RIP
He was asked to take the wheel but he had a lazy eye and only ended up driving us to the craft brewery he hangs out at.
A whole lotta boomer dad rockers love an inferior cover version of this.
As a follow up, CNN will next dedicate an hour of programming where it's just a static shot of fecal matter and a bunch flies cheering it on.
Seven albums from the first third of '23 I've really liked a lot.
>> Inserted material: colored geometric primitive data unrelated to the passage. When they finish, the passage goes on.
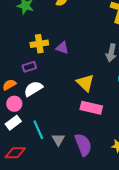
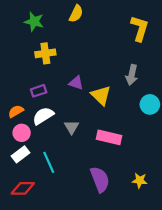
yellow cross: (39, 44) -> (45, 53), moved
purple triangle: (62, 48) -> (76, 83), moved
yellow triangle: (85, 83) -> (101, 95), moved
gray triangle: (58, 140) -> (72, 127), moved

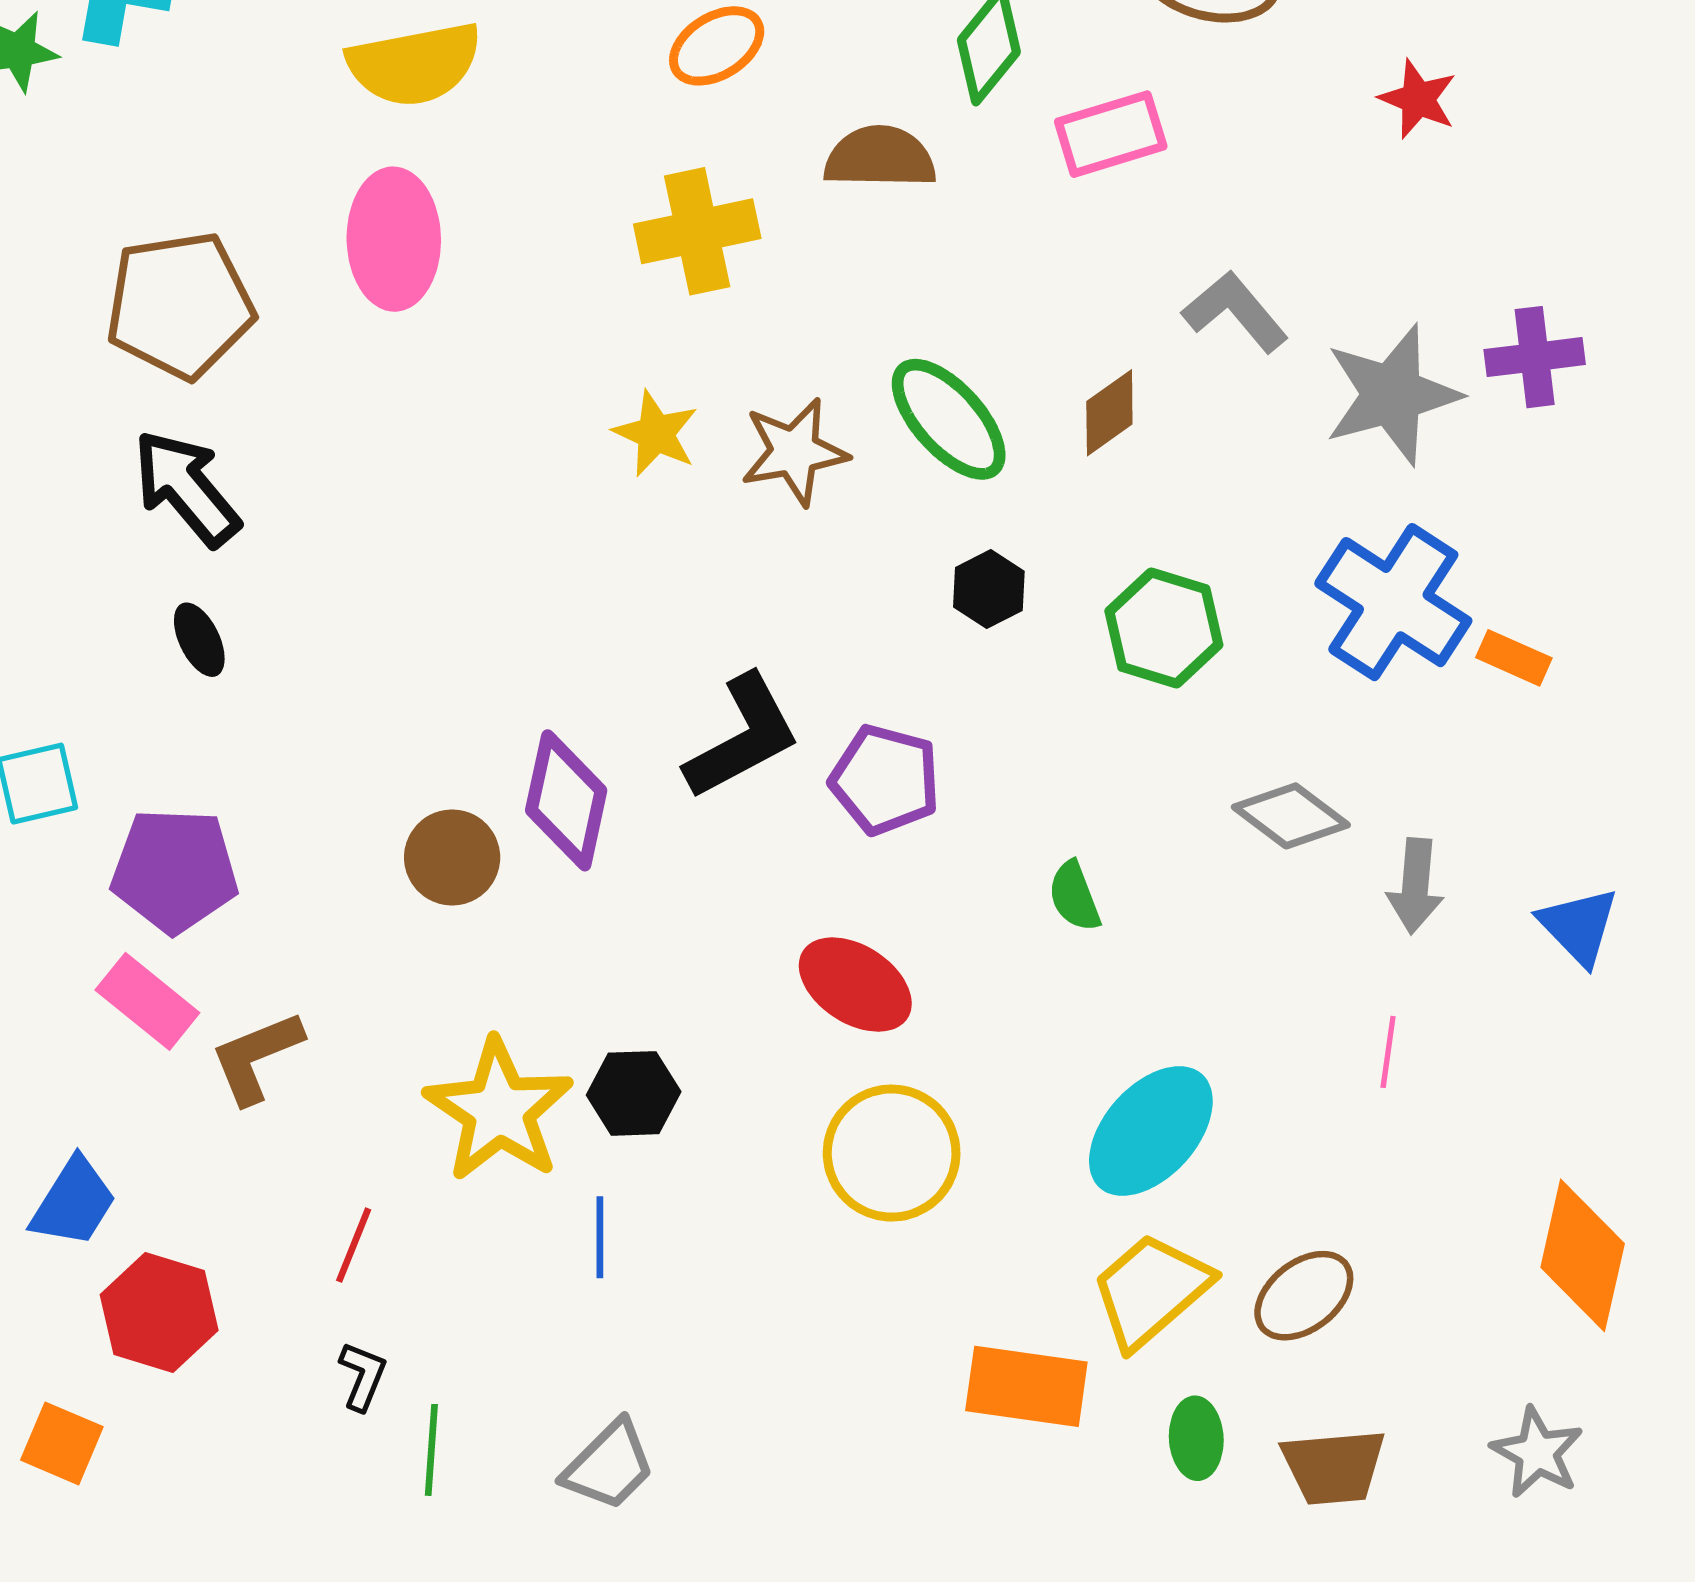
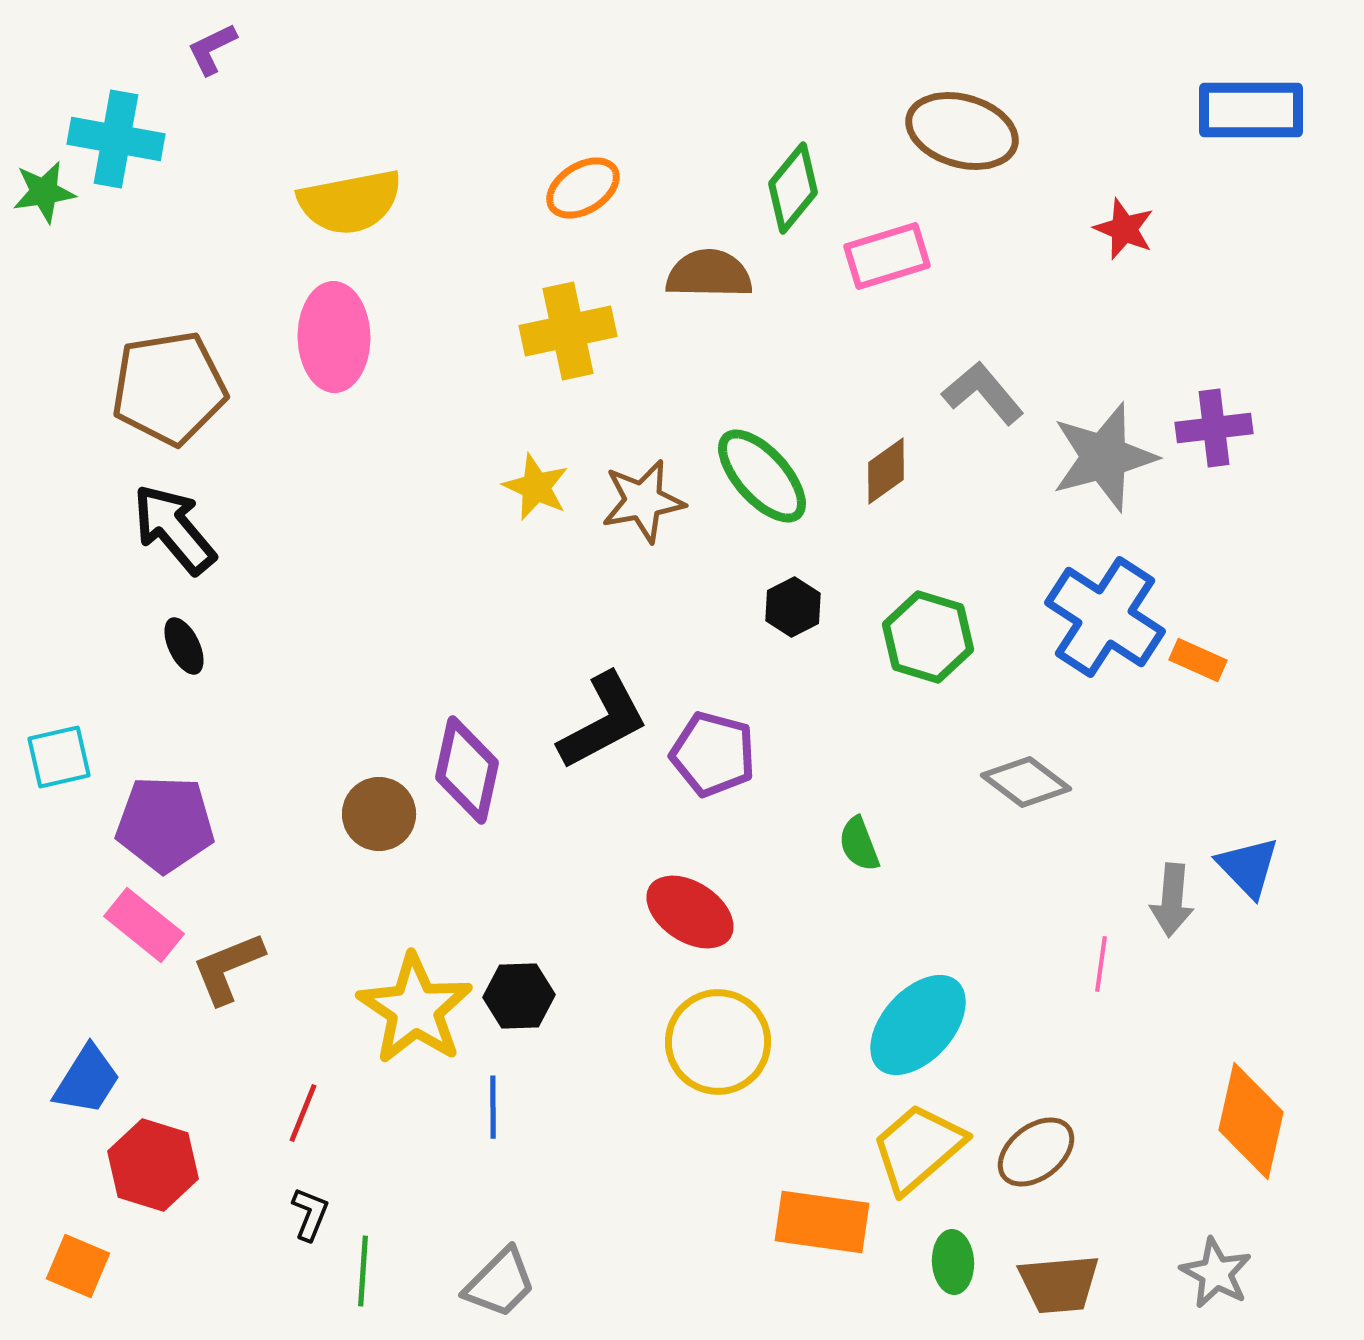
gray arrow: (1415, 886) -> (1172, 900), moved

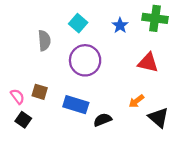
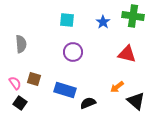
cyan square: (78, 23) -> (67, 20), turned -35
gray semicircle: (44, 41) -> (21, 44), moved
purple circle: (85, 60) -> (73, 52), size x0.7

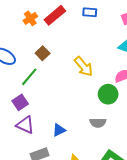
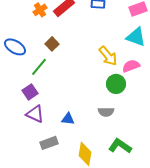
yellow arrow: (84, 67) -> (108, 56), moved
blue triangle: (59, 130) -> (68, 119), turned 32

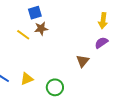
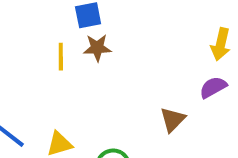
yellow line: (23, 35) -> (61, 57), turned 48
CHEATER SLICKS Ill Fated Cusses
DAN MELCHIOR BAND Welcome To Redacted City
JPEGMAFIA/DANNY BROWN Scaring The Hoes
PUMICE Phylis
SHIRESE Rose of Smiling Faces
TIMMY'S ORGANISM Lone Lizard
XV On The Creekbed Of Thrones
The reports of unidentified flying objects may spike up in Durham. Especially this Wednesday when Timmy's Organism and Bonies show off their laser blasters at Rubies On Five Points.
Party Dozen brayed like the house band at that seedy place where lots of sinnin' happens.
Algiers then delivered a sermon people need to hear.
Six months from now, Bonies will be everyone's favorite new band in town. And I'm for it.
Out of all of Trump's failures I just want to note that, despite many hot takes across the world, he didn't even really make punk rock good again very much.
After a couple new soles and many years of walkin' and rockin', my ol' black zip boots have started to give up the ghost. This year my darling wife tipped off Santa and I got a spanking brand new pair of Stacy's!
That record shop guy in the Rybelsus commercial looks like the kinda fellow who insists the Clash's London Calling is the greatest punk rock album ever and cites some quote from Rolling Stone to prove his point.